> **WHAT IS EXPECTED**
Say how many lines in the data below contain the word "Outgoing", and give no other text.
======== RECORDED INFORMATION
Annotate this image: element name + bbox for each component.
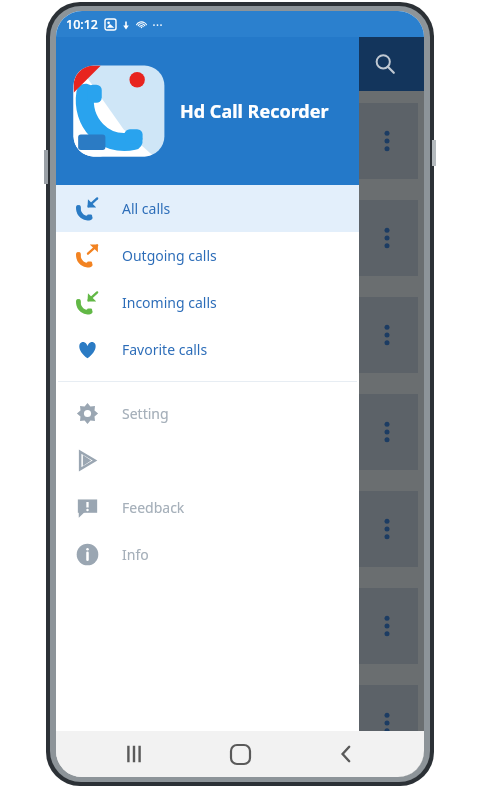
button[interactable]: More options [376,514,398,544]
button[interactable]: More options [62,394,418,470]
button[interactable]: Back [318,731,374,777]
staticText: Setting [122,404,169,423]
button[interactable]: Rate on Play Store [56,437,359,484]
button[interactable]: Home [212,731,268,777]
button[interactable]: More options [376,223,398,253]
button[interactable]: Outgoing calls [56,232,359,279]
staticText: Favorite calls [122,340,208,359]
button[interactable]: More options [62,103,418,179]
button[interactable]: More options [62,685,418,761]
staticText: Feedback [122,498,185,517]
staticText: Info [122,545,149,564]
staticText: Hd Call Recorder [180,99,329,124]
staticText: 10:12 [66,16,99,33]
staticText: Incoming calls [122,293,217,312]
button[interactable]: Incoming calls [56,279,359,326]
button[interactable]: More options [376,708,398,738]
button[interactable]: More options [62,200,418,276]
button[interactable]: More options [376,320,398,350]
staticText: All calls [122,199,171,218]
staticText: Outgoing calls [122,246,217,265]
button[interactable]: More options [62,297,418,373]
button[interactable]: Search [368,47,402,81]
button[interactable]: Feedback [56,484,359,531]
button[interactable]: More options [62,588,418,664]
button[interactable]: All calls [56,185,359,232]
button[interactable]: Favorite calls [56,326,359,373]
button[interactable]: Recents [106,731,162,777]
button[interactable]: More options [376,417,398,447]
button[interactable]: More options [376,611,398,641]
button[interactable]: More options [62,491,418,567]
button[interactable]: Info [56,531,359,578]
button[interactable]: More options [376,126,398,156]
button[interactable]: Setting [56,390,359,437]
================
> **EXERCISE RESULT**
2